**Entries shown:**
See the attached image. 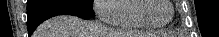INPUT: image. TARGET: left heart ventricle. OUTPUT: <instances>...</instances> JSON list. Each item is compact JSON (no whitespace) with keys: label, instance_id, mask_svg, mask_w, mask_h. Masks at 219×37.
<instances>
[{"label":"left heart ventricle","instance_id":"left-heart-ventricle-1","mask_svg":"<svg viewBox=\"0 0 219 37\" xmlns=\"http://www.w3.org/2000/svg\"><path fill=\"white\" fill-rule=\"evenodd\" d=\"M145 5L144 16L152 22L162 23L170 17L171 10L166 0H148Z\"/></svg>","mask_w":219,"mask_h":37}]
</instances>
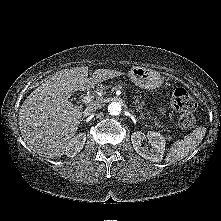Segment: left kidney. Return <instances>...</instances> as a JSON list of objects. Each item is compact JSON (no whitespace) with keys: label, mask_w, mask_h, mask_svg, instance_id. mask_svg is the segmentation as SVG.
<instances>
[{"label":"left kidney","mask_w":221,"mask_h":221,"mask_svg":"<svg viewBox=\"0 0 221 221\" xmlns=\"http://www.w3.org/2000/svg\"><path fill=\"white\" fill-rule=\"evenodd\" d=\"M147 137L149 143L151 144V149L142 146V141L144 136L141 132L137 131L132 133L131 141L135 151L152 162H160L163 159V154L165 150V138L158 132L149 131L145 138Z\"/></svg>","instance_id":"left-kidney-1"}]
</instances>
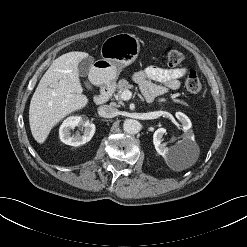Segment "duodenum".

**Task prompt:** Your answer must be only the lines from the one that holds "Segment: left kidney." to the end of the listing, each restated word for word, with both ends kept and pictures left out.

**Answer to this exercise:**
Segment: left kidney. Return <instances>...</instances> as a JSON list of objects. Each item is compact JSON (no whitespace) with keys: label, mask_w, mask_h, mask_svg, instance_id. mask_svg is the segmentation as SVG.
<instances>
[{"label":"left kidney","mask_w":221,"mask_h":221,"mask_svg":"<svg viewBox=\"0 0 221 221\" xmlns=\"http://www.w3.org/2000/svg\"><path fill=\"white\" fill-rule=\"evenodd\" d=\"M147 137L149 143L151 144V149L142 146V141L144 136L141 132L137 131L132 133L131 141L135 151L152 162H160L163 159V154L165 150V138L158 132L149 131L145 138Z\"/></svg>","instance_id":"left-kidney-1"}]
</instances>
Segment "duodenum".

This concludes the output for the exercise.